TF-IDF: Common approach for weighting the score for a term in a document.
Term Frequency: Number of times a given term appears in a single document.
Inverse Document Frequency: basically penalizes common terms that appear in almost every document.
Two Topic Modeling Approaches:
Probabilistic - view each document as a mixture of a small number of topics where words and documents get probability scores for each topic.

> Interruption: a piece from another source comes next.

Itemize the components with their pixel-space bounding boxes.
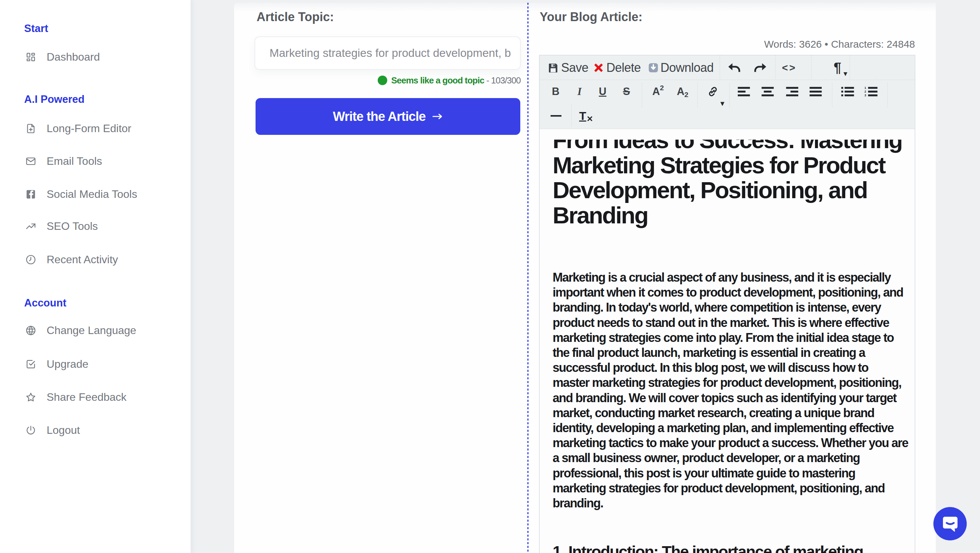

Latent Dirichlet Allocation (LDA)
Matrix Factorisation - apply methods from linear algebra to decompose a single matrix into a set of smaller matrices.
Non-negative Matrix Factorisation (NMF)
Evaluate number of topics:
Perplexity: how surprised a model is of new data it has not seen before, and is measured as the normalized log-likelihood of a held-out test set.
Coherence: Measures score a single topic by measuring the degree of semantic similarity between high scoring words in the topic.
NFM Model
NMF can be applied for topic modeling, where the input is a document-term matrix
Input: Document-term matrix A; Number of topics k.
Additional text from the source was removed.